Als sich vor 25 Jahren die Reaktorkatastrophe von Tschernobyl ereignete, hatte ich gerade meine Magisterarbeit über Rudolf Steiners soziale Dreigliederung abgegeben. Ich befand mich in jenem seltsamen Zustand von Erleichterung, Ziellosigkeit und leichter Depression, den wohl jeder kennt, der lange Zeit auf ein einziges Ziel hingearbeitet hat.
Die Nachricht einer Kernschmelze im damals noch russischen AKW schlug bei mir – mit Verlaub gesagt – ein wie eine Bombe. War doch gerade zwei Jahre vorher Pluto in sein eigenes Zeichen Skorpion gewandert und dieser Zeichenwechsel hatte der Astroszene mancherlei Weltuntergangs-Szenarien beschert. Auswandern nach Neuseeland oder Australien war für viele eine Lösung und einer der prominentesten Astrologen der frühen achtziger Jahre, Hans-Hinrich Taeger, zog gleich mitsamt Astro-Institut nach Irland.
Andere blieben hier und erlebten im Frühling 1986, dass ihre schlimmsten Befürchtungen traurige Wahrheit wurden. Ich erinnere Lebensmittel-Panikattacken, Trockenmilch-Hamsterkäufe und die Angst vor saurem Regen.
Dabei lohnt es sich, einen Blick auf das Horoskop des ersten Super-GAUs in der Geschichte der Menschheit zu werfen.
Super-GAU Tschernobyl, 26. April 1986, 1.23 Uhr (R3T/S), Tschernobyl, UKR
Datenquelle: Wikipedia
Auffällig ist die Opposition von Sonne und Pluto und diese Opposition wird besonders interessant, wenn das Horoskop Marie Curies zusätzlich betrachtet wird. Für die, die`s nicht wissen: Marie Curie war Physikerin und untersuchte gemeinsam mit ihrem Mann Pierre als erste die Folgen der radioaktiven Strahlung. Für ihre Forschungen wurde dem Ehepaar der Nobelpreis verliehen.

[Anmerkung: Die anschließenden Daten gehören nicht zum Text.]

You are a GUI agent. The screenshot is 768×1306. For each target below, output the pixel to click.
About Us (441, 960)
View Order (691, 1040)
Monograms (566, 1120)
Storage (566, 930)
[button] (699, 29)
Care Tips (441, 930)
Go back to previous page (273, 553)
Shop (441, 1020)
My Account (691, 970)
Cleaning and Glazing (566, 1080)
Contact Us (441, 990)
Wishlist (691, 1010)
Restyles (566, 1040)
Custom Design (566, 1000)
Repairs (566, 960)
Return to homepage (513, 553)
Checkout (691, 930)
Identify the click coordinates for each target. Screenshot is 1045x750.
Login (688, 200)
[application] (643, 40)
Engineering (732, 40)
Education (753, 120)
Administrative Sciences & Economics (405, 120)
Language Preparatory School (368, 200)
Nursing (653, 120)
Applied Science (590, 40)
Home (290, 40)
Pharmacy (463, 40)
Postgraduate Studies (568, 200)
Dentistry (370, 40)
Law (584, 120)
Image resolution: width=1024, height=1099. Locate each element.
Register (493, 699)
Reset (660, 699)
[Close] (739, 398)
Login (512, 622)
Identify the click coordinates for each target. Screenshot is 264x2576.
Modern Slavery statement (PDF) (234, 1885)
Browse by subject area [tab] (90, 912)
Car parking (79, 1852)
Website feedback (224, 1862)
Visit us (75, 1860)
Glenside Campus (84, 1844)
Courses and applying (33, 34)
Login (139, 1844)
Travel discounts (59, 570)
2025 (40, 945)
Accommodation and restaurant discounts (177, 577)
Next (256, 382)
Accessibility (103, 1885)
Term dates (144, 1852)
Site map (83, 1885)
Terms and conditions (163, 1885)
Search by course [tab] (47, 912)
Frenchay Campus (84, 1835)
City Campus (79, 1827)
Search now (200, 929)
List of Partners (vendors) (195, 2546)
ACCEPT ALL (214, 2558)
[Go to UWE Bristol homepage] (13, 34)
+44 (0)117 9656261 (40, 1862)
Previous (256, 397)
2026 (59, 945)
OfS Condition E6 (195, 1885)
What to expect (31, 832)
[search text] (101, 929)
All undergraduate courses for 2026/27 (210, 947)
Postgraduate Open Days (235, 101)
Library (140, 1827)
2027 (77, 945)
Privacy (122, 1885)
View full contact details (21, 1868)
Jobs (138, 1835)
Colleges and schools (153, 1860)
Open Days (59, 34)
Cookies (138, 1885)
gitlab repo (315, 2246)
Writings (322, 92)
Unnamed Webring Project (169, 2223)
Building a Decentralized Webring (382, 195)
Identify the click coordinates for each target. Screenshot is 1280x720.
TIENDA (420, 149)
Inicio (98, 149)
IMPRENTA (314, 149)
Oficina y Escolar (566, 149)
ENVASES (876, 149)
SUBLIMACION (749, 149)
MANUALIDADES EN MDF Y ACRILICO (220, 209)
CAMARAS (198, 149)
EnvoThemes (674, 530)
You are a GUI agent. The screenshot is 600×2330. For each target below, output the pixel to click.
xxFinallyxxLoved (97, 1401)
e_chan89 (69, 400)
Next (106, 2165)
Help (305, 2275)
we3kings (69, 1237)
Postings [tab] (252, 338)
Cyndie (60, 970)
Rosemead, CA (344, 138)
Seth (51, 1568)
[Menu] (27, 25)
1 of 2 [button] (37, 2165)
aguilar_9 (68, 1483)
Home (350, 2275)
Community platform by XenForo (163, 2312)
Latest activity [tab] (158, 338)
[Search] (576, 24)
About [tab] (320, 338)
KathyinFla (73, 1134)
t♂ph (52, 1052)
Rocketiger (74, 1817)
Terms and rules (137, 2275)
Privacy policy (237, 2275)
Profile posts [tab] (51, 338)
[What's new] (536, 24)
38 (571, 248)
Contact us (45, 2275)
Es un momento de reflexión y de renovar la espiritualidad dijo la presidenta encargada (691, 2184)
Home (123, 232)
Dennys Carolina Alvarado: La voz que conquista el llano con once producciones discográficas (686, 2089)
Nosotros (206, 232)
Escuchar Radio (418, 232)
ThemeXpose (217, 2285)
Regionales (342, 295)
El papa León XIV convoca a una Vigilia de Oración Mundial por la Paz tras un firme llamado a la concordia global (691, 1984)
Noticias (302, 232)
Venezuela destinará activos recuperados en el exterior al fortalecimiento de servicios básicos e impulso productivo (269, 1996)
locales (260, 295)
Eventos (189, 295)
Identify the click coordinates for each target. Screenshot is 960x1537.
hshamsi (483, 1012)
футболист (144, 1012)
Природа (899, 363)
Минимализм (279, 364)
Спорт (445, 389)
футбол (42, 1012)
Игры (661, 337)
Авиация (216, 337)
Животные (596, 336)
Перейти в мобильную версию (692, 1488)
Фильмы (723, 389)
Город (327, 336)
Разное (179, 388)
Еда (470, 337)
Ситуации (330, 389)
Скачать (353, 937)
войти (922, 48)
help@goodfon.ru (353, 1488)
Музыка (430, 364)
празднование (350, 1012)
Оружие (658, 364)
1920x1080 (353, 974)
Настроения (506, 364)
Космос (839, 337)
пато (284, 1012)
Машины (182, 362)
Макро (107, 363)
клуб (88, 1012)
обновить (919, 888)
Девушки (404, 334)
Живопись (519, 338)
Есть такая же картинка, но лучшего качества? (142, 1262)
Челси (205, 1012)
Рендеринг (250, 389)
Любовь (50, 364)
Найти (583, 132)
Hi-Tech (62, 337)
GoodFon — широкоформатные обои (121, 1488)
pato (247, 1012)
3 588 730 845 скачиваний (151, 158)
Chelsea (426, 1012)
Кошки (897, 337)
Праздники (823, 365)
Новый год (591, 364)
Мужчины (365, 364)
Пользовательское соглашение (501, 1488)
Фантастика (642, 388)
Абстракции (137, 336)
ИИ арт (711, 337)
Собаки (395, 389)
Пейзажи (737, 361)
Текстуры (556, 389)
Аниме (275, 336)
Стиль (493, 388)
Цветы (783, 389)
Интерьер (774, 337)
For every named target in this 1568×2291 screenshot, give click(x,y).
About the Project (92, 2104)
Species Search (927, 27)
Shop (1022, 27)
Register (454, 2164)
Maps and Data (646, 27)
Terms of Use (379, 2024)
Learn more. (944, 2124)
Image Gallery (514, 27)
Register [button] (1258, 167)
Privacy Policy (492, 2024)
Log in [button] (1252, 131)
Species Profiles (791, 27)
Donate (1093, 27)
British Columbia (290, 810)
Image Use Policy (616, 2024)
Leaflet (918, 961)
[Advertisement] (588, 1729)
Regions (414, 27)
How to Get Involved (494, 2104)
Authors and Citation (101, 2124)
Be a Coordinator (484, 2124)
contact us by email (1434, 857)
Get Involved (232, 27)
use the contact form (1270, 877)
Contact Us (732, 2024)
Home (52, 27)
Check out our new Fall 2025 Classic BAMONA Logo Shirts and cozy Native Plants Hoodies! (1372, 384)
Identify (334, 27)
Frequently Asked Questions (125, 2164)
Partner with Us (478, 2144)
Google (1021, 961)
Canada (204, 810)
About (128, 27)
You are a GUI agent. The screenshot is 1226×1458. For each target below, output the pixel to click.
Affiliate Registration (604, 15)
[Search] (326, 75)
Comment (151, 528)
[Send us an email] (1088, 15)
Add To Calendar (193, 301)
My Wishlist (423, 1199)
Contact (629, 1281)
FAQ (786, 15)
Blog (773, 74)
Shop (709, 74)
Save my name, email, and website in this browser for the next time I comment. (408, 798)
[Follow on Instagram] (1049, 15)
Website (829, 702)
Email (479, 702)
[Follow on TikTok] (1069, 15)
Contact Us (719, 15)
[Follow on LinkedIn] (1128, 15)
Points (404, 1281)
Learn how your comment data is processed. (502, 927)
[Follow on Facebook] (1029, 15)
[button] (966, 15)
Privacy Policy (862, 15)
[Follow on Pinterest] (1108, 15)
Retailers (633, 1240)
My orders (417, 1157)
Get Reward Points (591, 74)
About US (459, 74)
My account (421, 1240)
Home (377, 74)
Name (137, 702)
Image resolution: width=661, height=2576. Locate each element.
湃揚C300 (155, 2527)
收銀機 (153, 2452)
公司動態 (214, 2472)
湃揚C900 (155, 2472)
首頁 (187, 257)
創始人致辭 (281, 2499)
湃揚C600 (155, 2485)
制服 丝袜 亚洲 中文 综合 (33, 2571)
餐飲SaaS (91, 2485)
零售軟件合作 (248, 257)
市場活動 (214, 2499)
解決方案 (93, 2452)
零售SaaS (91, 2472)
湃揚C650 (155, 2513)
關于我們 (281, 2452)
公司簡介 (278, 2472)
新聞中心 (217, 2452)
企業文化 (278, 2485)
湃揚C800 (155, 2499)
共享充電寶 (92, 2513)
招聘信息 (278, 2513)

Marie Curie, 7. November 1867, 12.00 Uhr (LMT), Warschau, PL
Datenquelle: Astrodatabank mit einem AA-Rating
Curies Horoskop zeigt ebenfalls eine Sonne-Pluto-Opposition, jedoch genau umgekehrt. Die Sonne befindet sich hier im Zeichen Skorpion und der Pluto im Stier, das Ganze nur um einige Grade versetzt. In Marie Curies Radix steht Uranus direkt am AC. Im Horoskop der Kernschmelze von Block 4 sehen wir Uranus am AC.
Astrologisch gesehen geht es in beiden Horoskopen um die Frage, welche Energie das Leben (Sonne) bedroht? Diese Energie ist Pluto, der Gott der Unterwelt. Marie Curie starb an den Strahlen, die sie untersuchte. Und in Folge des Super-GAUs passierte mit der Freisetzung von Radioaktivität etwas Ungeheuerliches. Alles Lebendige wurde nämlich aus Angst vor den Strahlen, die man nicht sehen kann, zutiefst suspekt. Wie Peter Orban in seinem Buch zu Pluto schreibt, ging ein Gespenst in Europa, ein Gespenst namens „Millirem“.
Und während die Atomindustrie zu beschwichtigen versuchte, damals wie heute, kamen plutonische Veränderungsprozesse in Gang. Als ein Beispiel sei hier nur die Geschichte der Elektrizitätswerke Schönau genannt.
Pluto als langsam-laufender Planet braucht seine Zeit, Jahre und Jahrzehnte. Es ist schmerzhaft und mühselig, sich mit Plutos Forderungen auseinanderzusetzen. Denn es geht um den Abstieg in die Unterwelt, um die Auseinandersetzung mit dem Schatten und es geht um`s Loslassen. Es geht um die Erkenntnis, dass wir nicht alles haben und besitzen können.
Doch wenn es gelingt, wenn wir uns auf plutonische Prozesse einlassen, loslassen und der Angst vor dem Leben und dem Tod begegnen, dann kann Veränderung geschehen. Und diese ist – damals wie heute – bitter nötig.